▸ Task to complete:
Output all of the data exactly as it appears, but leave out any pictures it contains.

▸ Input material:
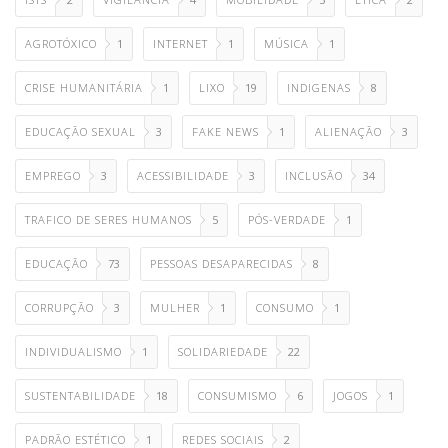
AGROTÓXICO
1
INTERNET
1
MÚSICA
1
CRISE HUMANITÁRIA
1
LIXO
19
INDIGENAS
8
EDUCAÇÃO SEXUAL
3
FAKE NEWS
1
ALIENAÇÃO
3
EMPREGO
3
ACESSIBILIDADE
3
INCLUSÃO
34
TRAFICO DE SERES HUMANOS
5
PÓS-VERDADE
1
EDUCAÇÃO
73
PESSOAS DESAPARECIDAS
8
CORRUPÇÃO
3
MULHER
1
CONSUMO
1
INDIVIDUALISMO
1
SOLIDARIEDADE
22
SUSTENTABILIDADE
18
CONSUMISMO
6
JOGOS
1
PADRÃO ESTÉTICO
1
REDES SOCIAIS
2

▸ Output:
AGROTÓXICO
1
INTERNET
1
MÚSICA
1
CRISE HUMANITÁRIA
1
LIXO
19
INDIGENAS
8
EDUCAÇÃO SEXUAL
3
FAKE NEWS
1
ALIENAÇÃO
3
EMPREGO
3
ACESSIBILIDADE
3
INCLUSÃO
34
TRAFICO DE SERES HUMANOS
5
PÓS-VERDADE
1
EDUCAÇÃO
73
PESSOAS DESAPARECIDAS
8
CORRUPÇÃO
3
MULHER
1
CONSUMO
1
INDIVIDUALISMO
1
SOLIDARIEDADE
22
SUSTENTABILIDADE
18
CONSUMISMO
6
JOGOS
1
PADRÃO ESTÉTICO
1
REDES SOCIAIS
2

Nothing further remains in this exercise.